The following example annotates a mixture-of-experts model, like the one in the first diagram.
The PP annotations identify pipeline stages, while the EP annotation identifies expert computation inside an expert layer.
PP = "pp_tag"
EP = "ep_tag"
class TransformerModel:
def forward(self, x):
with sys.annotate(PP, 0):
h = self.embeddings(x)
h = self.layer1(h)
with sys.annotate(PP, 1):
h = self.layer2(h)
h = self.layer3(h)
h = self.output(h)
return h
class ExpertLayer:
def forward(self, x):
x = self.router(x)
with sys.annotate(EP):
x = self.experts(x)
return x
The annotations give names to semantically meaningful regions of model state and compute so that the schedule can refer to them later.
For example, (PP=0) refers to the first pipeline stage, (EP=*) refers to expert components, and (EP=-) refers to non-expert components (everything outside the EP annotation scope).
The second part of the API is a program of scheduling directives which describe the inter- and intra-device parallelism strategy by referring to annotated model components. Filters apply directives to specific parts of the model.
logical_stream = sys.stream()
Replicate([(PP=0),(EP=-)], devices=[0, 1], stream=logical_stream)
Shard([(PP=0),(EP=*)], devices=[0, 1], stream=logical_stream)
The schedule snippet applies 2-way data parallelism (replication) to non-expert components of pipeline stage 0 and 2-way expert parallelism (sharding) to expert components of pipeline stage 0. Piper infers communication for each directive:
Replicateadds collective communication after the backward pass of matched components to synchronize replicated model state,Shardadds collective communication before and after matched components in the forward and backward pass for token routing.

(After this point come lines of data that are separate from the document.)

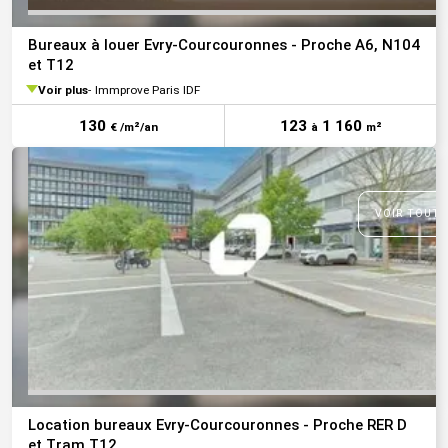
Bureaux à louer Evry-Courcouronnes - Proche A6, N104
et T12
Voir plus
Immprove Paris IDF
130
123
1 160
€ /m²/an
à
m²
VOIR TOUTE
Location bureaux Evry-Courcouronnes - Proche RER D
et Tram T12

The stream arguments identify which logical GPU stream the associated communication should run on.
The snippet places both data- and expert-parallel collective communication on the same logical stream, avoiding interference (as shown in the second diagram) at the risk of delaying critical-path expert communication (as shown in the third diagram).
Additional scheduling knobs for mitigating this risk are not described here.

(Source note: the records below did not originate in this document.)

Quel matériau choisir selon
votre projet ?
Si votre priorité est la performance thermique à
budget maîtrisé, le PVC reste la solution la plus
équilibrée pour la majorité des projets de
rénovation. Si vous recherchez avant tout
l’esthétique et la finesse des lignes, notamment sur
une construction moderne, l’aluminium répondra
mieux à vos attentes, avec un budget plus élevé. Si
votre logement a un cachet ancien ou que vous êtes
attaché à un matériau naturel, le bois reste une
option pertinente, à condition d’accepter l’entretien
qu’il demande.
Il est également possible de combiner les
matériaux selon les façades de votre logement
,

The full directive set also includes Place, Split, and Order which encode pipeline-parallel strategies.
Together, these directives can express common pipeline schedules like 1F1B and its interleaved variant as well as more complex schedules such as DualPipe, which hides expert-parallel communication by overlapping pipeline-parallel microbatches within a GPU.
Current SoTA training frameworks either do not support intra-device microbatch overlapping (Megatron-LM, DeepSpeed) or have adopted support with limited options for performance tuning (TorchTitan).
Conclusion
Parallelism in ML training is not one-size-fits-all. Inter-device strategies decide what gets sharded or replicated across GPUs while intra-device strategies decide how the resulting compute and communication share each GPU. Achieving SoTA training throughput on modern workloads requires carefully tuning both.
Piper is my attempt to make those choices explicit via a small scheduling language over annotated PyTorch models. The long-term goal is to make distributed training systems easier to extend: not just for existing high-performance strategies like DualPipe, but also for future automated exploration over a rich space of execution strategies for emerging model architectures. An open-source release of Piper is coming soon.